I will try to give a different perspective. In Rust there is a general convention: if you have a variable of some type T
, it means that you own the data associated with T
. If you have a variable of type &T
, then you don't own the data.
Now let's consider a heap-allocated string. According to this convention, there should be a non-reference type that represents ownership of the allocation. And indeed such a type exists: String
.
There is also a different kind of strings: &'static str
. These strings are not owned by anyone: exactly one instance of string is placed inside the compiled binary file, and only pointers are passed around. There is no allocation and no deallocation, hence no ownership. In a sense, static strings are owned by the compiler, not by a programmer. This is why String
can not be used to represent a static string.
Alright, so why not use &String
to represent a static string? Imagine a world where the following code is a valid Rust:
let s: &'static String = "hello, world!";
This might look fine, but implementation-wise, this is suboptimal:
String
itself has a pointer to the actual data, so &String
has to be basically a pointer to a pointer. This violates zero-cost abstraction principle: why do we introduce an excessive level of indirection, when actually the compiler statically knows the address of "hello, world!"
?
Even if somehow the compiler was smart enough to decide that an excessive pointer is not needed here (which would lead to a bunch of other problems), still String
itself contains three 8-byte fields:
- Data pointer;
- Data length;
- Allocation capacity - lets us know how much free space there is after the data.
However, when we are talking about static strings, capacity makes zero sense: static strings are read-only.
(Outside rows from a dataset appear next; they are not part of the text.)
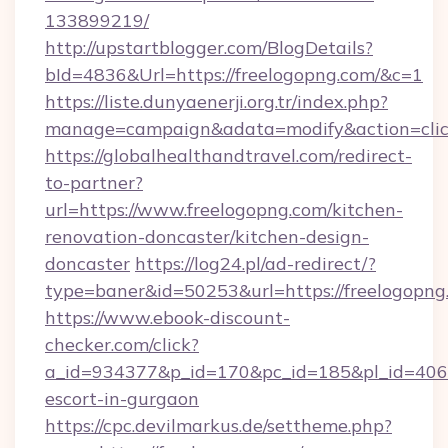
133899219/
http://upstartblogger.com/BlogDetails?
bId=4836&Url=https://freelogopng.com/&c=1
https://liste.dunyaenerji.org.tr/index.php?
manage=campaign&adata=modify&action=click
https://globalhealthandtravel.com/redirect-
to-partner?
url=https://www.freelogopng.com/kitchen-
renovation-doncaster/kitchen-design-
doncaster
https://log24.pl/ad-redirect/?
type=baner&id=50253&url=https://freelogopng
https://www.ebook-discount-
checker.com/click?
a_id=934377&p_id=170&pc_id=185&pl_id=4062&u
escort-in-gurgaon
https://cpc.devilmarkus.de/settheme.php?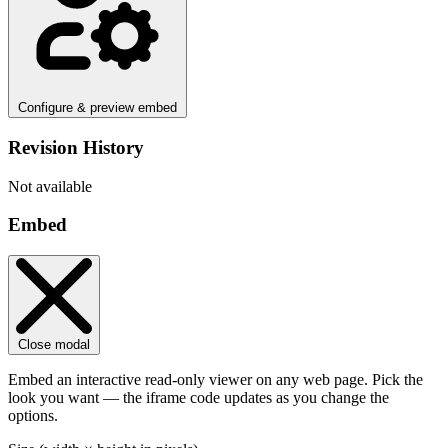
Configure & preview embed
Revision History
Not available
Embed
Close modal
Embed an interactive read-only viewer on any web page. Pick the
look you want — the iframe code updates as you change the
options.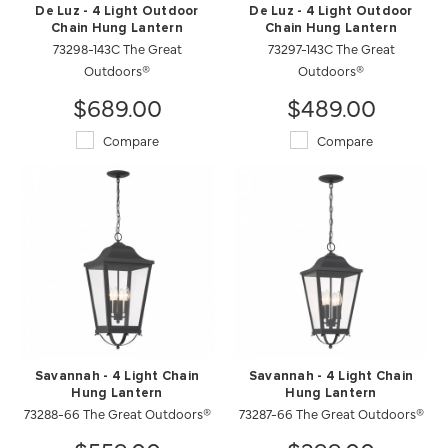
De Luz - 4 Light Outdoor
De Luz - 4 Light Outdoor
Chain Hung Lantern
Chain Hung Lantern
73298-143C The Great
73297-143C The Great
Outdoors®
Outdoors®
$689.00
$489.00
Compare
Compare
Savannah - 4 Light Chain
Savannah - 4 Light Chain
Hung Lantern
Hung Lantern
73288-66 The Great Outdoors®
73287-66 The Great Outdoors®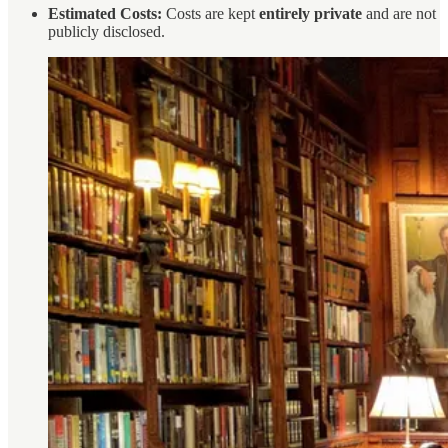
Estimated Costs:
Costs are kept
entirely private
and are not
publicly disclosed.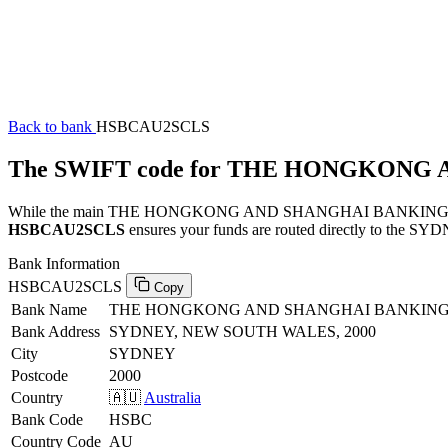
Back to bank
HSBCAU2SCLS
The SWIFT code for THE HONGKONG
While the main THE HONGKONG AND SHANGHAI BANKING CORPORAT
HSBCAU2SCLS
ensures your funds are routed directly to the SYDN
Bank Information
HSBCAU2SCLS
Copy
Bank Name
THE HONGKONG AND SHANGHAI BANKING
Bank Address
SYDNEY, NEW SOUTH WALES, 2000
City
SYDNEY
Postcode
2000
Country
🇦🇺
Australia
Bank Code
HSBC
Country Code
AU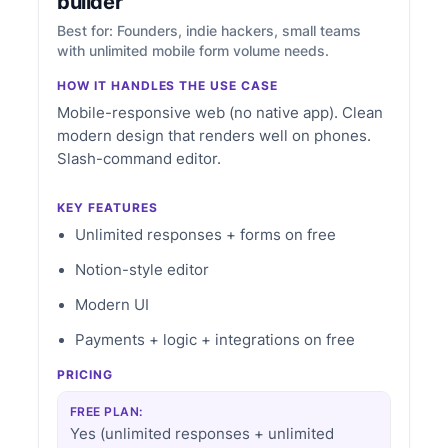
builder
Best for: Founders, indie hackers, small teams
with unlimited mobile form volume needs.
HOW IT HANDLES THE USE CASE
Mobile-responsive web (no native app). Clean
modern design that renders well on phones.
Slash-command editor.
KEY FEATURES
Unlimited responses + forms on free
Notion-style editor
Modern UI
Payments + logic + integrations on free
PRICING
FREE PLAN:
Yes (unlimited responses + unlimited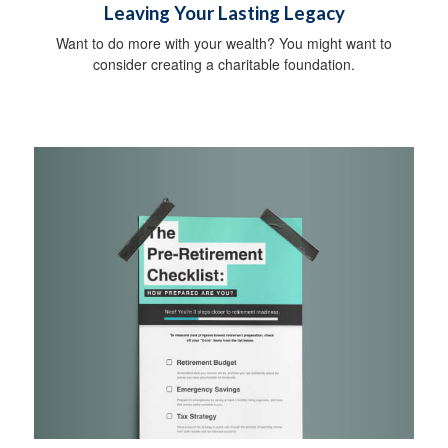
Leaving Your Lasting Legacy
Want to do more with your wealth? You might want to
consider creating a charitable foundation.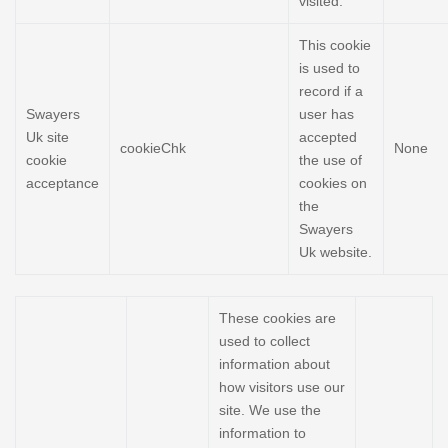
visited.
This cookie
is used to
record if a
Swayers
user has
Uk site
accepted
cookieChk
None
cookie
the use of
acceptance
cookies on
the
Swayers
Uk website.
These cookies are
used to collect
information about
how visitors use our
site. We use the
information to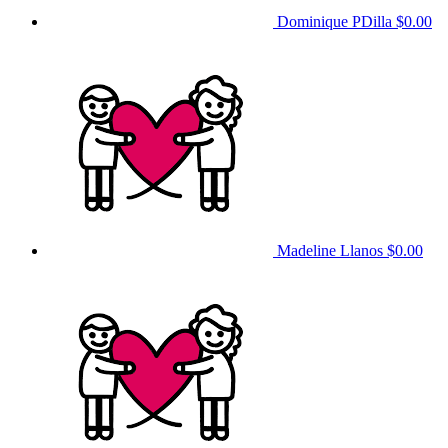
Dominique PDilla
$0.00
Madeline Llanos
$0.00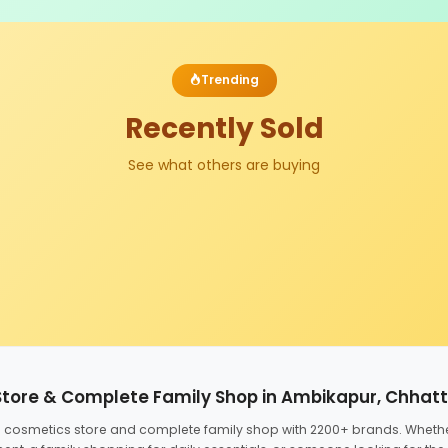
Trending
Recently Sold
See what others are buying
Store & Complete Family Shop in Ambikapur, Chhat
ed cosmetics store and complete family shop with 2200+ brands. Wheth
So, in the end, when the compiler sees &'static String
, we actually want it to store only a data pointer and length - otherwise, we are paying for what we will never use, which is against zero-cost abstraction principle. This looks like an arcane wizardry that we want from the compiler: the variable type is &String
but the variable itself is anything but a reference to String
.
To make this work, we actually need a different type, not &String
, that only holds a data pointer and length. And here it is: &str
! It is better than &String
in a number of ways:
- Does not have an excessive level of indirection - only one pointer;
- Does not store capacity, which would be meaningless in many contexts;
- No black magic: we define
str
as a variable-sized type (the data itself), so &str
is just a reference to the data.
Now you might wonder: why not introduce str
instead of &str
? Remeber the convention: having str
would imply that you own the data, which you don't. Hence &str
.